Cloud Reliability Engineer II
Mode Analytics
What's the role:
We are seeking a dedicated Cloud Reliability Engineer to champion the reliability, availability, and security of our production SaaS platform. In this role, you will act as the first line of defense for cloud infrastructure, balancing your time between core production day to day operations —such as incident management, change management, monitoring, and triage—and automation to reduce operational toil. You will play a pivotal role in maintaining customer trust by strictly adhering to SLAs and compliance processes while driving continuous improvement through code.
What You'll Do:
Operational Excellence & Incident Management
- Monitoring & Triage: Proactively monitor cloud infrastructure health to ensure high availability and performance. Act as the primary owner for production alert monitoring, triage, and swift resolution.
- Incident Response: Manage critical incidents and escalations from identification to resolution. Lead root cause analysis (RCA) and post-incident reviews to minimize Mean Time To Recovery (MTTR) and prevent recurrence.
- Change & Release Management: Execute and track production upgrades, multi-tenant deployments, and change requests within defined SLAs, ensuring zero-downtime maintenance where possible.
- Escalation Support: Handle escalated Support cases and provide infrastructure support for field teams and other environments.
- 24/7 Availability: Participate in a shift-based schedule and on-call rotation to provide round-the-clock support for critical production systems.
Automation & Continuous Improvement
- Task Automation: Utilize Python and Jenkins to script and automate repetitive operational tasks, reducing manual intervention and increasing efficiency.
- Tooling Optimization: Assist in maintaining and optimizing monitoring, alerting, and CI/CD tools to streamline workflows.
- Process Evolution: Identify opportunities to shift left on operations, transforming manual runbooks into automated self-healing mechanisms over time.
What You Bring:
- 2–5 years of professional experience in Cloud Operations, Site Reliability Engineering (SRE), or K8s administration.
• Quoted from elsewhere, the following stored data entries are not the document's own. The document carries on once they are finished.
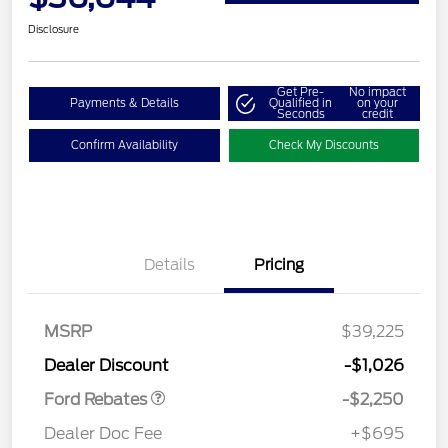
Disclosure
Get Pre-
No impact
Payments & Details
Qualified in
on your
Seconds
credit
Confirm Availability
Check My Discounts
Details
Pricing
MSRP
$39,225
Retail Customer Cash
$2,250
Dealer Discount
-$1,026
Ford Rebates
-$2,250
Dealer Doc Fee
+$695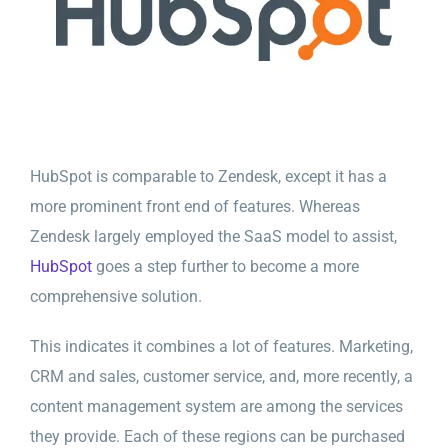
HubSpot is comparable to Zendesk, except it has a
more prominent front end of features. Whereas
Zendesk largely employed the SaaS model to assist,
HubSpot
goes a step further to become a more
comprehensive solution.
This indicates it combines a lot of features. Marketing,
CRM and sales, customer service, and, more recently, a
content management system are among the services
they provide. Each of these regions can be purchased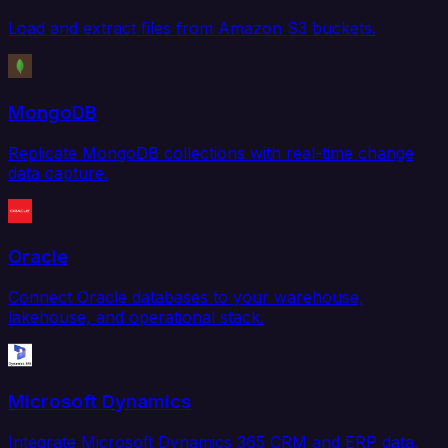
Load and extract files from Amazon S3 buckets.
MongoDB
Replicate MongoDB collections with real-time change
data capture.
Oracle
Connect Oracle databases to your warehouse,
lakehouse, and operational stack.
Microsoft Dynamics
Integrate Microsoft Dynamics 365 CRM and ERP data.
- Hands-on experience with public cloud platforms (AWS, GCP, or Azure) in a production environment.
- Operational knowledge of Kubernetes (EKS, GKE, or AKS) including troubleshooting and cluster management.
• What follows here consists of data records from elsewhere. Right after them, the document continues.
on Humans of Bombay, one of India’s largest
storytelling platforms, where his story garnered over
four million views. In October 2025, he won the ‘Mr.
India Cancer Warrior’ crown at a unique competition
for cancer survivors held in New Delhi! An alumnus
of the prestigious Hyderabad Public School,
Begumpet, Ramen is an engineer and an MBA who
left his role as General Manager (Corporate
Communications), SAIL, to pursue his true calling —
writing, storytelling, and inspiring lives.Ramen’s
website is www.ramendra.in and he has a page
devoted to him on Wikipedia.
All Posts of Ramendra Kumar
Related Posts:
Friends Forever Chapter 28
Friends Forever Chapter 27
- Moderate proficiency in scripting and automation, specifically using Python and Jenkins.
- Strong understanding of ITIL processes (Incident, Change, Problem Management).
- Demonstrated ability to prioritize tasks under pressure while maintaining strict SLAs.
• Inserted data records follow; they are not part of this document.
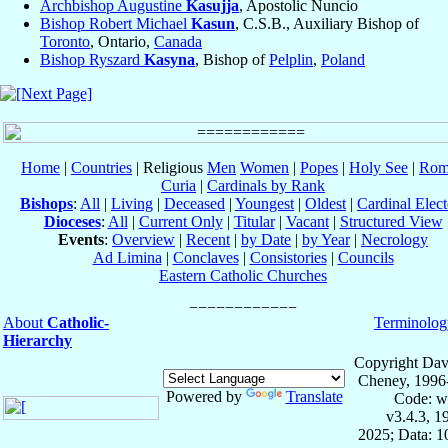
Archbishop Augustine
Kasujja
, Apostolic Nuncio
Bishop Robert Michael
Kasun
, C.S.B., Auxiliary Bishop of
Toronto
, Ontario,
Canada
Bishop Ryszard
Kasyna
, Bishop of
Pelplin
,
Poland
Home
|
Countries
| Religious
Men
Women
|
Popes
|
Holy See
|
Rom
Curia
|
Cardinals by Rank
Bishops
:
All
|
Living
|
Deceased
|
Youngest
|
Oldest
|
Cardinal Elect
Dioceses
:
All
|
Current Only
|
Titular
|
Vacant
|
Structured View
Events
:
Overview
|
Recent
|
by Date
|
by Year
|
Necrology
Ad Limina
|
Conclaves
|
Consistories
|
Councils
Eastern Catholic Churches
About
Catholic-
Terminolog
Hierarchy
Copyright Dav
Cheney, 1996
Powered by
Translate
Code: w
v3.4.3, 
2025; Data:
- Excellent collaboration skills to work effectively with Engineering, Product, and Support teams.
- Bachelor’s degree in Computer Science, Information Technology, or equivalent work experience.
Preferred Skills:
- Experience with Infrastructure as Code (IaC) tools such as Terraform, Ansible, or CloudFormation.
- Familiarity with cloud-native observability tools (e.g., CloudWatch, Stackdriver, Prometheus, Grafana).
- Strong Linux system administration and networking troubleshooting skills.
- Background in supporting enterprise-grade SaaS platforms with strict compliance and security requirements.
Working Conditions:
- Shift-Based Role: This position requires working in defined shifts to ensure global coverage.
- On-Call: Regular participation in an on-call rotation is required.
- Environment: Fast-paced, collaborative, and process-oriented environment with a strong focus on production stability.
What makes ThoughtSpot a great place to work?
ThoughtSpot is the experience layer of the modern data stack, leading the industry with our AI-powered analytics and natural language search. We hire people with unique identities, backgrounds, and perspectives—this balance-for-the-better philosophy is key to our success. When paired with our culture of Selfless Excellence and our drive for continuous improvement (2% done), ThoughtSpot cultivates a respectful culture that pushes norms to create world-class products. If you’re excited by the opportunity to work with some of the brightest minds in the business and make your mark on a truly innovative company, we invite you to read more about our mission, and apply to the role that’s right for you.
ThoughtSpot for All
Building a diverse and inclusive team isn't just the right thing to do for our people, it's the right thing to do for our business. We know we can’t solve complex data problems with a single perspective. It takes many voices, experiences, and areas of expertise to deliver the innovative solutions our customers need. At ThoughtSpot, we continually celebrate the diverse communities that individuals cultivate to empower every Spotter to bring their whole authentic self to work. We’re committed to being real and continuously learning when it comes to equality, equity, and creating space for underrepresented groups to thrive. Research shows that in order to apply for a job, women feel they need to meet 100% of the criteria while men usually apply after meeting 60%. Regardless of how you identify, if you believe you can do the job and are a good match, we encourage you to apply.